» **WHAT TO WORK ON**
Print the whole listing below exactly, skipping every picture.

» **DATA EXTRACT**
□ □ □

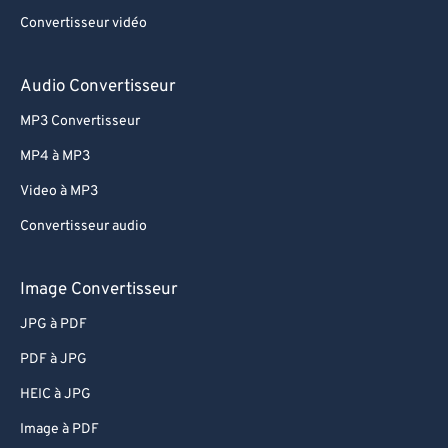
Convertisseur vidéo
Audio Convertisseur
MP3 Convertisseur
MP4 à MP3
Video à MP3
Convertisseur audio
Image Convertisseur
JPG à PDF
PDF à JPG
HEIC à JPG
Image à PDF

□ □ □

» **ANSWER FOR THE TASK**
Convertisseur vidéo
Audio Convertisseur
MP3 Convertisseur
MP4 à MP3
Video à MP3
Convertisseur audio
Image Convertisseur
JPG à PDF
PDF à JPG
HEIC à JPG
Image à PDF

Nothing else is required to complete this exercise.